Business Ghana: Ghana: Friday, June 15, 2018.
The Right To
Information (RTI) Coalition has called on Parliament to take a critical look at
some of the provisions of the Right To Information Bill, which is currently
before the House, to make it more credible.
The group,
which has been championing the Right To Information campaign over the years,
has argued that there are “persisting flaws in the Bill” and, therefore, called
for the removal of some provisions from the proposed RTI Bill.
Reading a
statement on behalf of the coalition, the Director of Advocacy and Policy
Engagement at the Ghana Centre for Democratic Development (CDD-Ghana), Dr Kwadwo
Asante, who is a member of the coalition, said: “it is imperative that the RTI
Bill being discussed in Parliament actually provides and actualises the right
to information not a denial of information.”
The coalition
explained that it made the observation following the laying of a report on the
RTI Bill before Parliament by the joint Parliamentary Committee on
Constitutional, Legal and Parliamentary Affairs, and Communications on May 23,
2018 and the subsequent second reading of the bill on June 7, 2018.
Although they
agreed that there had been positive amendments to the Bill in relation to the
work of the joint committee, they added that “unfortunately, in spite of these
positive moves by the joint committee, the bill currently contains provisions
that if not addressed by the house will render the entire exercise
meaningless.”
Clauses
Members of
the coalition said they were happy that the report laid before the full House
by the joint committee had proposed an amendment to reduce the application and receipt
of information time from 28 days to 14 days.
Also they
agreed that the requirement for an application fee should be scrapped and
limited to only prescribed fee for reproduction.
To make the
Bill credible, Dr Asante called for the deletion of a number of provisions
including clauses 12, 13, 85 and 92 as well as the deletion of some words in
some provisions.
Clause 12,
which stated that information obtained from a tax return or gathered for the
purpose of determining tax liability, was an exempt information.
Yet, the
coalition insist that exempting clause 12 defeats government’s objective on tax
governance and increasing domestic resource mobilisation which is a major
indicator of the Ghana beyond aid agenda.
Clause 13, in
parts, states that an information should be exempted from disclosure, if it
would reveal an opinion, an advice, a report, or a recommendation prepared or
recorded or a consultation or a deliberation held in the course of or for the
purpose of making a decision in the public service which can reasonably be
expected to frustrate or inhibit the candid and deliberative process of a
public institution.
“This
provision, if kept, fundamentally undermines the entirety of the Bill. Almost
all documents in the public service will become exempt information. If fact, if
you keep clause 13, you can delete all the public interests exemptions
currently in the Bill because they become redundant,” he said.
Office of
President
Clauses 85
and 92 which deal with primacy of the Act, according to the coalition, must be
deleted and replaced with a new clause as the current provision was inadequate
and must be addressed to avoid unnecessary litigation.
Parliament,
they said, must also defined ‘the Office
of the President’ under clause five which states that information is exempt if
prepared for the submission or submitted to the office of the President and
Vice President.
That was
because ‘‘there are so many offices under the Office of the President”.
They also
stated that the word prejudice in clause eight and nine must be deleted while
the word damage was kept.
On the
proposal of the joint parliamentary committee for an amendment of clause 18 to
require citizens to show an identification card when they applied for
information, the coalition opposed the idea saying people must not be
necessarily physically present to make a request for information as they could
rely on technology to do that.
Also on
clause 38, where the joint committee was
proposing that applicants could head to the Supreme Court if they were denied
access to information, the coalition said it was erroneous and suggested that
applicants should first resort to the information commission for redress and
then to the high court.
“Members of
Parliament should remember that they are citizens first and politicians second.

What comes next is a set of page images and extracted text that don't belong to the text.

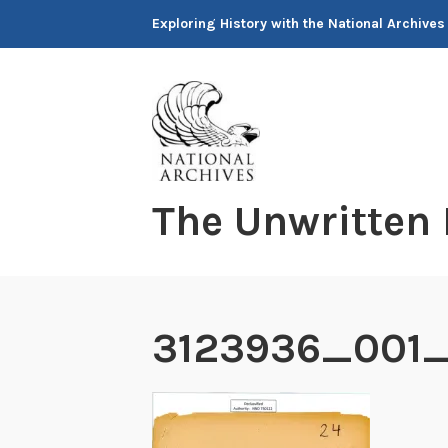
Skip
Exploring History with the National Archives
to
content
The Unwritten
3123936_001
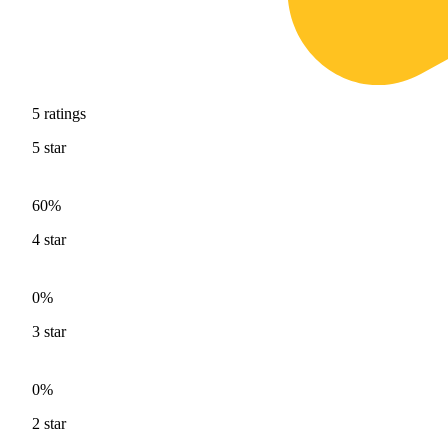
5
ratings
5
star
60%
4
star
0%
3
star
0%
2
star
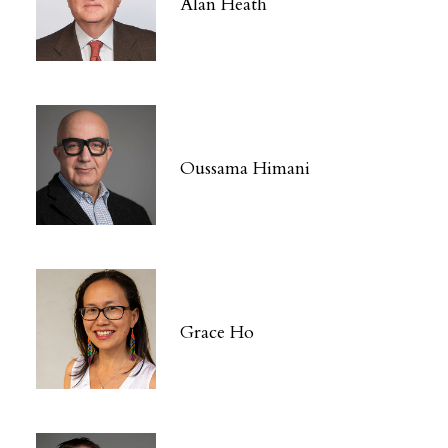
Alan Heath
Oussama Himani
Grace Ho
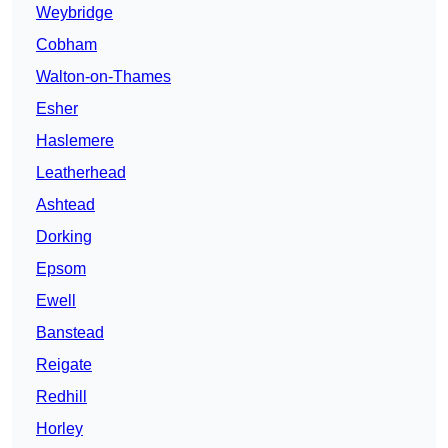
Weybridge
Cobham
Walton-on-Thames
Esher
Haslemere
Leatherhead
Ashtead
Dorking
Epsom
Ewell
Banstead
Reigate
Redhill
Horley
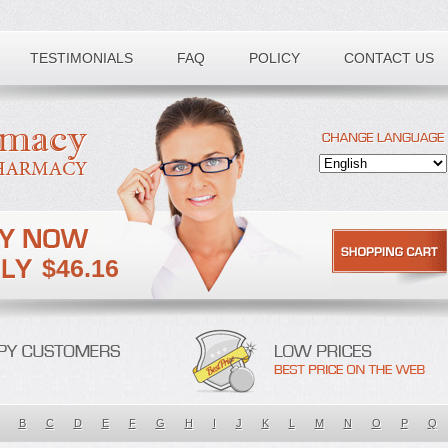
TESTIMONIALS
FAQ
POLICY
CONTACT US
$46.16
B
C
D
E
F
G
H
I
J
K
L
M
N
O
P
Q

Passing a credible law that will facilitate the effective participation of citizens
in the affairs of state, facilitate the welfare of citizens and promote
transparency will inure to the benefit of all,” Dr Asante said.
Delay
The coalition
used the opportunity to launch a 36 days countdown to the passage of the Right
To Information Bill before the end of the current sitting of Parliament.
Launching the
countdown, the Chairman of the RTI coalition, Mr Seth?Aboloso, said the
coalition would be monitoring Parliament’s consideration of the Bill every step
of the way until subsequent presidential assent to the Law.
He said the
coalition would also be sensitising the public and also embark on outreach
programmes at the regional level in addition to media engagement programmes.
President
Nana Addo Dankwa Akufo-Addo, in his address on March 6 during the celebration
of Ghana’s 60th independence anniversary, served notice he would give impetus
to his fight against corruption by impressing on Parliament to pass the Right
to Information Bill (RTI) before it went on recess.
The RTI bill
was pioneered 22 years ago by the Institute of Economic Affairs (IEA) which
came up with the first draft followed by governments review of the Bill in
2003, 2005 and 2007 until it was put before Parliament on February 5, 2010.